━━━━━ THE INPUT
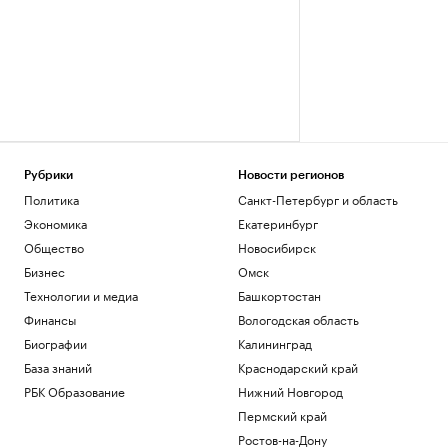
Рубрики
Новости регионов
Политика
Санкт-Петербург и область
Экономика
Екатеринбург
Общество
Новосибирск
Бизнес
Омск
Технологии и медиа
Башкортостан
Финансы
Вологодская область
Биографии
Калининград
База знаний
Краснодарский край
РБК Образование
Нижний Новгород
Пермский край
Ростов-на-Дону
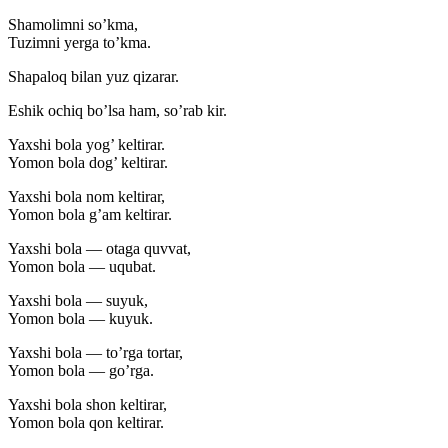
Shamolimni so’kma,
Tuzimni yerga to’kma.
Shapaloq bilan yuz qizarar.
Eshik ochiq bo’lsa ham, so’rab kir.
Yaxshi bola yog’ keltirar.
Yomon bola dog’ keltirar.
Yaxshi bola nom keltirar,
Yomon bola g’am keltirar.
Yaxshi bola — otaga quvvat,
Yomon bola — uqubat.
Yaxshi bola — suyuk,
Yomon bola — kuyuk.
Yaxshi bola — to’rga tortar,
Yomon bola — go’rga.
Yaxshi bola shon keltirar,
Yomon bola qon keltirar.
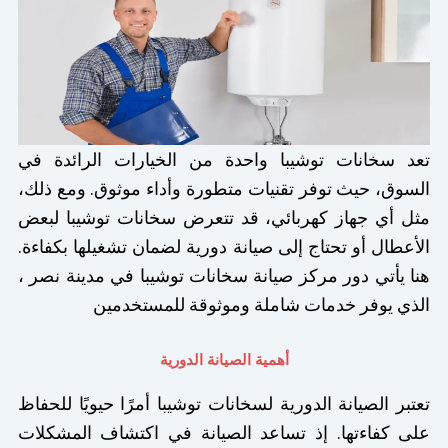
تعد سخانات توشيبا واحدة من الخيارات الرائدة في
السوق، حيث توفر تقنيات متطورة وأداء موثوق. ومع ذلك،
مثل أي جهاز كهربائي، قد تتعرض سخانات توشيبا لبعض
الأعطال أو تحتاج إلى صيانة دورية لضمان تشغيلها بكفاءة.
هنا يأتي دور مركز صيانة سخانات توشيبا في مدينة نصر ،
الذي يوفر خدمات شاملة وموثوقة للمستخدمين
أهمية الصيانة الدورية
تعتبر الصيانة الدورية لسخانات توشيبا أمرًا حيويًا للحفاظ
على كفاءتها. إذ تساعد الصيانة في اكتشاف المشكلات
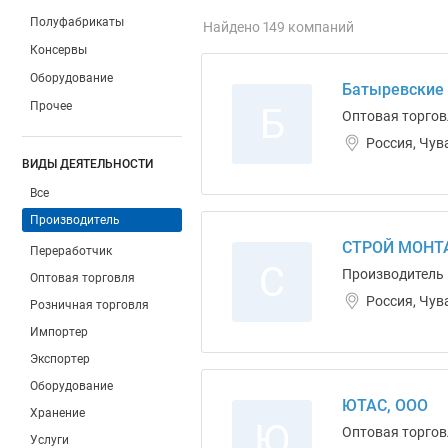
Полуфабрикаты
Найдено 149 компаний
Консервы
Оборудование
Батыревские
Прочее
Б
Оптовая торгов
Россия, Чув
ВИДЫ ДЕЯТЕЛЬНОСТИ
Все
Производитель
СТРОЙ МОНТ
Переработчик
С
Производитель
Оптовая торговля
Россия, Чув
Розничная торговля
Импортер
Экспортер
Оборудование
ЮТАС, ООО
Хранение
Ю
Оптовая торгов
Услуги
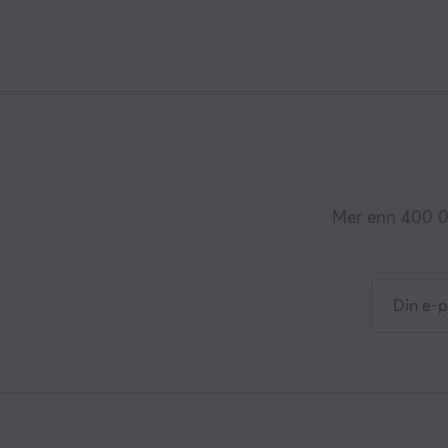
Mer enn 400 00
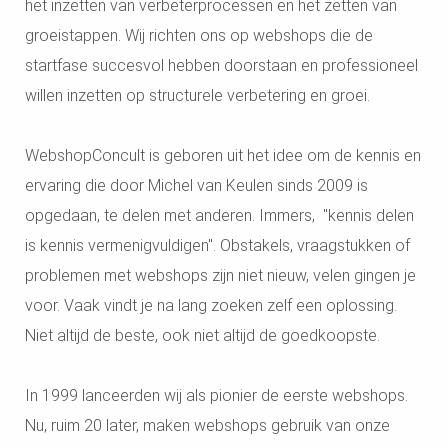
het inzetten van verbeterprocessen en het zetten van
s kan de
e niet
groeistappen. Wij richten ons op webshops die de
oneren.
startfase succesvol hebben doorstaan en professioneel
willen inzetten op structurele verbetering en groei.
ieken
ische
s worden
WebshopConcult is geboren uit het idee om de kennis en
kt om
ervaring die door Michel van Keulen sinds 2009 is
em
opgedaan, te delen met anderen. Immers, "kennis delen
tie te
is kennis vermenigvuldigen". Obstakels, vraagstukken of
elen over
drag van
problemen met webshops zijn niet nieuw, velen gingen je
zoeker op
voor. Vaak vindt je na lang zoeken zelf een oplossing.
site.
Niet altijd de beste, ook niet altijd de goedkoopste.
ing
ingcookies
In 1999 lanceerden wij als pionier de eerste webshops.
 gebruikt
Nu, ruim 20 later, maken webshops gebruik van onze
oekers te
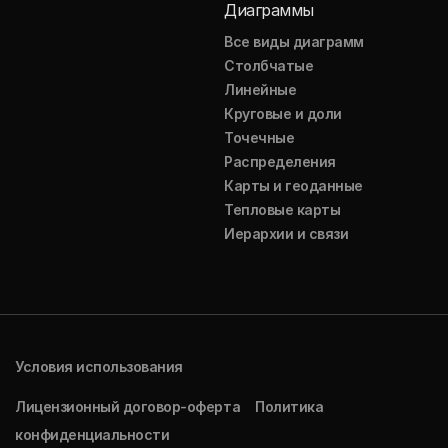
Диаграммы
Все виды диаграмм
Столбчатые
Линейные
Круговые и доли
Точечные
Распределения
Карты и геоданные
Тепловые карты
Иерархии и связи
Условия использования
Лицензионный договор-оферта
Политика
конфиденциальности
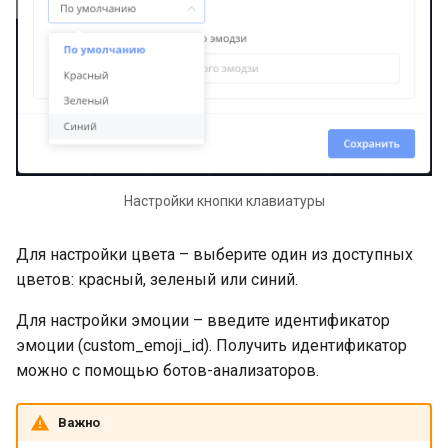
Создание простой цепочк
Сбор контактов в чат-бо
Работа с блоками в
конструкторе чат-ботов
Партнерская программа
Настройки кнопки клавиатуры
платформы LEADTEX
Для настройки цвета – выберите один из доступных
Библиотека готовых
цветов: красный, зеленый или синий.
шаблонов чат-ботов
Для настройки эмоции – введите идентификатор
Тарифы платформы
эмоции (custom_emoji_id). Получить идентификатор
LEADTEX. Конструктор ча
можно с помощью ботов-анализаторов.
ботов LEADTEX
Важно
Как подключить чат-бот 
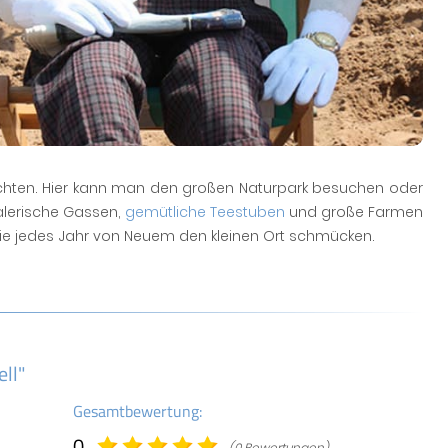
chten. Hier kann man den großen Naturpark besuchen oder
alerische Gassen,
gemütliche Teestuben
und große Farmen
die jedes Jahr von Neuem den kleinen Ort schmücken.
ll"
Gesamtbewertung:
0
(0 Bewertungen)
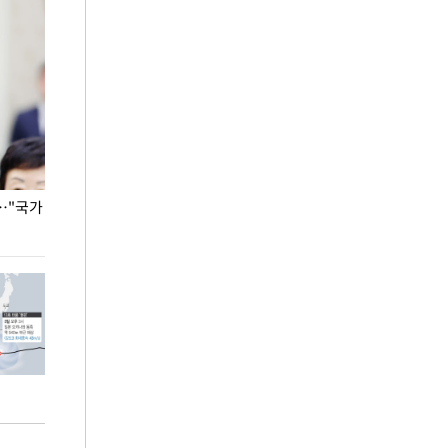
…"국가
홈플러스, 67개 점포 가오픈… 13일 정식 개장
오세훈 서울시장,
환경 점검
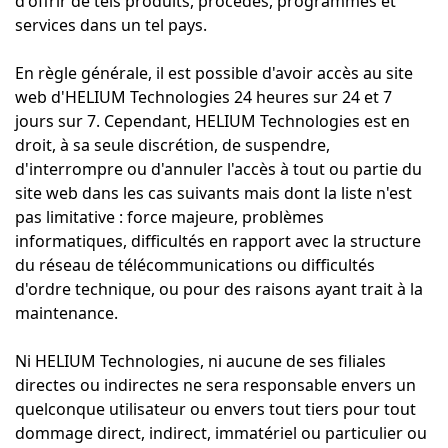
d'offrir de tels produits, procédés, programmes et
services dans un tel pays.
En règle générale, il est possible d'avoir accès au site
web d'HELIUM Technologies 24 heures sur 24 et 7
jours sur 7. Cependant, HELIUM Technologies est en
droit, à sa seule discrétion, de suspendre,
d'interrompre ou d'annuler l'accès à tout ou partie du
site web dans les cas suivants mais dont la liste n'est
pas limitative : force majeure, problèmes
informatiques, difficultés en rapport avec la structure
du réseau de télécommunications ou difficultés
d'ordre technique, ou pour des raisons ayant trait à la
maintenance.
Ni HELIUM Technologies, ni aucune de ses filiales
directes ou indirectes ne sera responsable envers un
quelconque utilisateur ou envers tout tiers pour tout
dommage direct, indirect, immatériel ou particulier ou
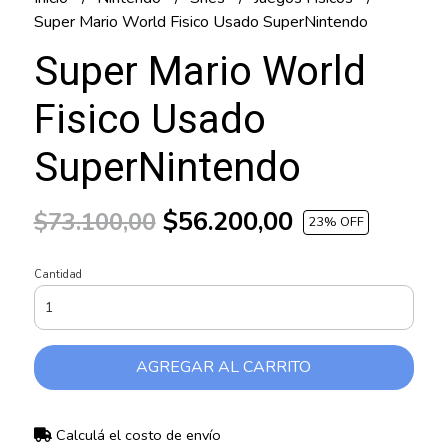
Super Mario World Fisico Usado SuperNintendo
Super Mario World
Fisico Usado
SuperNintendo
$56.200,00
$73.100,00
23
% OFF
Cantidad
AGREGAR AL CARRITO
Calculá el costo de envío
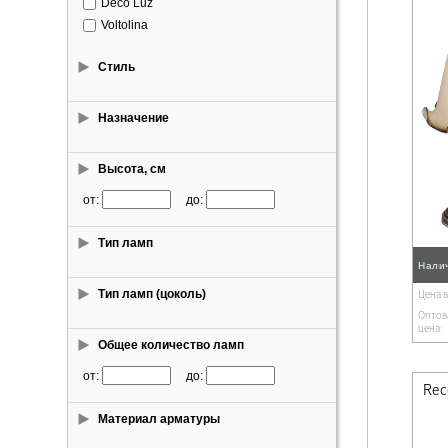
Deco Luz
Voltolina
Стиль
Назначение
Высота, см
от:
до:
Тип ламп
Нали
Тип ламп (цоколь)
Цена 
Оптов
цена:
Общее количество ламп
от:
до:
Материал арматуры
━━━━━━━━━━
*WHAT THE EXERCISE ASKS:* Your response should be made up of the lines in the data that contain the word "Usado".

*OUTPUT BELOW:*
Super Mario World Fisico Usado SuperNintendo
Fisico Usado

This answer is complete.